19 feb. - REGIONE, «Legge di rilancio edilizio funziona bene»

Non esistono disposizioni legislative perfette, la legge n. 4 può essere migliorata. Ma le 2000 istanze presentate fino a ora su aree non vincolate fanno capire che questa legge funziona. La mia sensazione è che le accuse che si rivolgono a questo testo arrivano dai “cultori del non fare”.
Ha risposto così l’assessore regionale all’urbanistica Gabriele Asunis, sentito stamattina dalla Quarta commissione, presieduta da Matteo Sanna (Pdl), sul DL 93 “Modifiche e integrazioni alla legge regionale 23 ottobre 2009, n. 4 (Disposizioni straordinarie per il sostegno dell’economia mediante il rilancio del settore edilizio e per la promozione di interventi e programmi di valenza strategica per lo sviluppo”).
Una legge che continua a non piacere ai commissari dell’opposizione che l’hanno definita “un flop”.
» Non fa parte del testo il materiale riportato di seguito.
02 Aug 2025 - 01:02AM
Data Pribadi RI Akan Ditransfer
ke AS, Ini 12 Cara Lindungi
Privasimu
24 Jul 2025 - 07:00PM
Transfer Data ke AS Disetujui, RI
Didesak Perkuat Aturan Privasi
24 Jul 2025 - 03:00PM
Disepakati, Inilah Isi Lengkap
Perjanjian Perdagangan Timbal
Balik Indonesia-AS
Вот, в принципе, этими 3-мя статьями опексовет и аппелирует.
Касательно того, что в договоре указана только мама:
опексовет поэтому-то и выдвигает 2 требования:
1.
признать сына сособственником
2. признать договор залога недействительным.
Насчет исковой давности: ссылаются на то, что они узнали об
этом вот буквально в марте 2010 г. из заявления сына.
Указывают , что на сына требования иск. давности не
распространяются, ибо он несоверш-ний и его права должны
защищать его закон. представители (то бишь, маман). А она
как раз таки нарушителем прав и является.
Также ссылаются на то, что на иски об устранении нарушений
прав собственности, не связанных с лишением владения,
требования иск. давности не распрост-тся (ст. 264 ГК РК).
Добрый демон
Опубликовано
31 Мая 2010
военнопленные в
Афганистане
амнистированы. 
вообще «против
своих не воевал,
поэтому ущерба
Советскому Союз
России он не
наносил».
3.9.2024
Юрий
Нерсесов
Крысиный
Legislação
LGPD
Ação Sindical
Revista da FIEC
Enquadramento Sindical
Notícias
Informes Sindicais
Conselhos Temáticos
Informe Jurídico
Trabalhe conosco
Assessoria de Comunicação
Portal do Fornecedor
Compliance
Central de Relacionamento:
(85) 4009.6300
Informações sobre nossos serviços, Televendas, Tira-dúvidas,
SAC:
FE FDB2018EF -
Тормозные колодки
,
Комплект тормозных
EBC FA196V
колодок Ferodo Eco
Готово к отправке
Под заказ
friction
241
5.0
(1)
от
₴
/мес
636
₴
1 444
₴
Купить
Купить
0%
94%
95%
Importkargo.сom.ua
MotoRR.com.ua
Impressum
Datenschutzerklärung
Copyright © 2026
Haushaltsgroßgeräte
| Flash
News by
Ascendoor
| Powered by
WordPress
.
L’esponente della giunta ha ricordato che la legge n. 4 è diventata operativa il primo novembre del 2009. A neanche tre mesi dalla sua applicazione – ha aggiunto Asunis – nonostante il clima di grande disagio che si è creato il bilancio è positivo. Soltanto sei comuni su 377 hanno presentato quesiti all’amministrazione regionale e sono stati molteplici gli incontri con le amministrazioni comunali. I chiarimenti richiesti più frequentemente – ha precisato Asunis – sono quelli che fanno riferimento al comma 5 dell’articolo 3 della legge n. 4 (cioè la possibilità di realizzare nuove volumetrie nell’agro. La provincia più celere nella lettura della norma è stata la provincia della Gallura. Solo il comune di Arzachena ha depositato 500 istanze, per la maggior parte riconducibili all’agro, ma questa attenzione per le zone agricole è generalizzata. (mg) (admaioramedia.it)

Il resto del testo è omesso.